Though Carlyle effectively freed up his best offensive player for six minutes in Game 3, Kessel wasn’t able to capitalize at even strength. In fact, he didn’t get a single quality look at even-strength in Game 3, though he did create a couple with his passing.
Yes, Thom and I are well-aware of the irony of a Vancouver-based blogger covering the Maple Leafs and a Toronto-based blogger covering the Canucks.
Today, Randy Carlyle offered Sean Fitz-Gerald a thoroughly unsatisfying explanation for why Clarke MacArthur continually finds himself out of the lineup. MacArthur seems philosophical:
“Whether this is it for me here or not, it’s not it for me in my career,” he said. “This will be motivation toward what I do next. Every time you kind of get bumped down a few spots, you kind of look back, appreciate what you had, and you want to work to get back to where you were.”

From our blogroll

And unfortunately this guy isn’t on it…
Hope in the Big Smoke has a fantastic post on how the Leafs are sticking with the Bruins in this series, although the Bruins do deserve credit for being the better team. [Hope in the Big Smoke]
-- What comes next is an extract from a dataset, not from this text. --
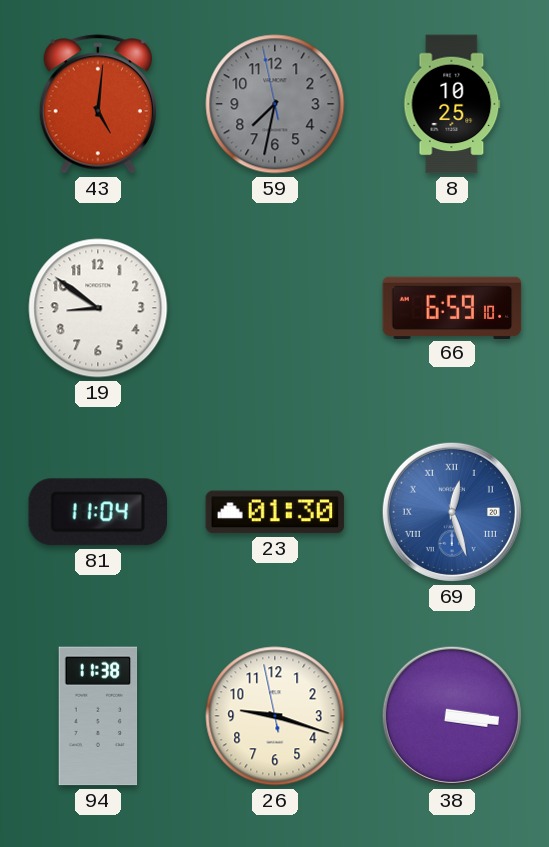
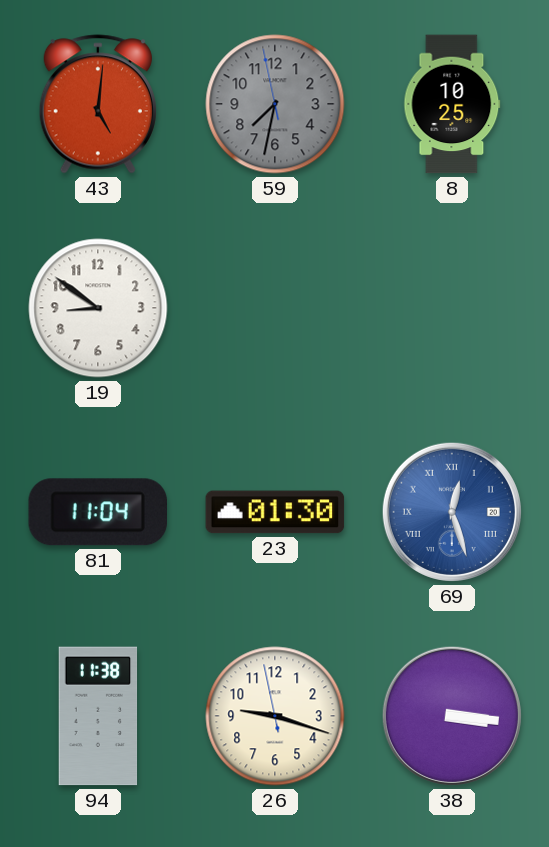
66: 6:59 -> none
Similar bit from Michael Langlois, who said the Leafs are “a bit more mistake-prone than their adversaries”. That’s not the nagging difference between the two clubs, but Toronto has less room for error, even if they’re in the series. [Vintage Leaf Memories]
Again, from Alec Brownscome “mistakes decide hockey games”. [Maple Leafs Hot Stove]
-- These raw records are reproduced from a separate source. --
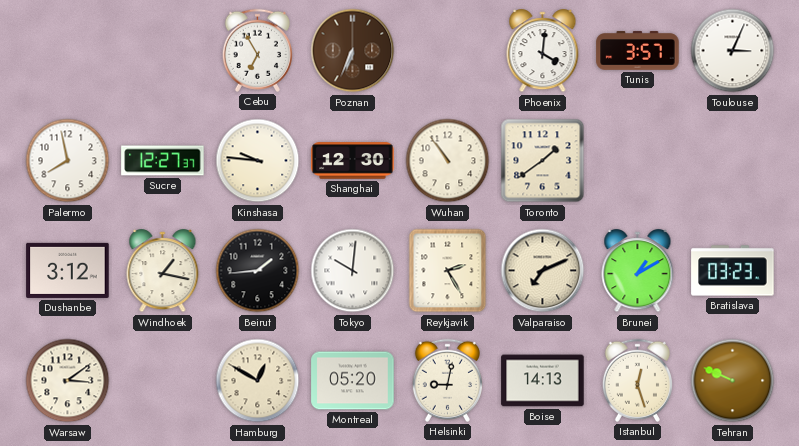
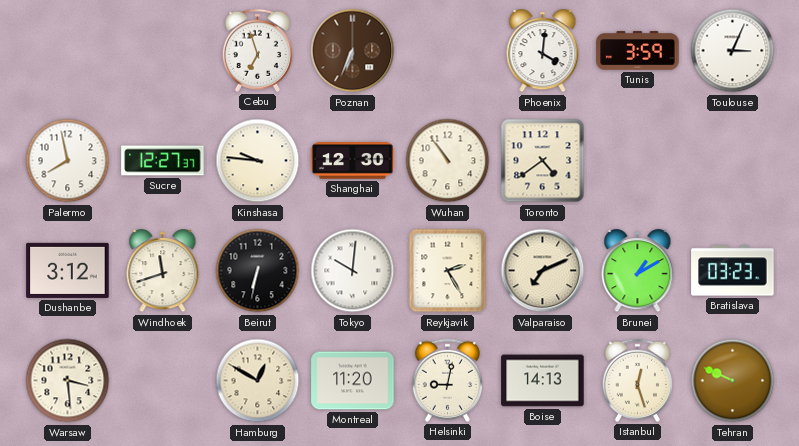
Cebu: 6:55 -> 6:57
Tunis: 3:57 -> 3:59
Toronto: 1:39 -> 4:39
Windhoek: 1:17 -> 11:42
Beirut: 1:44 -> 6:32
Warsaw: 3:09 -> 3:29
Montreal: 05:20 -> 11:20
Anthony Petrelli stresses the number of shots the Leafs took and the number of faceoffs the Leafs lost. Unfortunately, those who do micro-analysis on faceoffs never seem to notice that any correlation between the two only shows up after lots and lots and lots of draws. [Maple Leafs Hot Stove]
Bower Power suggests that the game was won and lost on a couple of bounces. He also has a good line about Ryan O’Byrne, calling him “He’s the kind of guy I would expect to see go -3 in a night where the Leafs score 9 goals”. I disagree on O’Byrne. I think he’s a serviceable depth defender and pinning the Leafs’ issues at 5-on-5 in Game 3 all on him is outrageous, but I laughed. [Pension Plan Puppets]
Wasn’t just one mistake that cost the Leafs in Game 3… Justin Bourne looks down a number of things that went wrong on the Danny Paille shorthanded tally. [Backhand Shelf]
On “Toronto Stronger” [Stanley Cup of Chowder]
That guy was something that Steve touched on in his LFR after Game 3. It’s pretty inhuman to make a joke off of a serious tragedy, but I wouldn’t be surprised if there were some unlicensed t-shirt manufacturers in Boston capitalizing off the slogan to make a quick joke, just as this guy was using the slogan to get a dumb laugh or two. You’d hope that we eventually stop having to talk about these fans after some time, not because they’ve carved themselves back into the woodwork, but because their mistakes sort of go without saying.
Like, this guy:

Maybe it’s just that people take sports a little too seriously, or that it’s so easy to write a message of condemnation that it appears if you don’t, it’s as if you’re standing with the idiots.
Anyway, Game 4 runs on Wednesday. We’ll be live from the basement covering it all.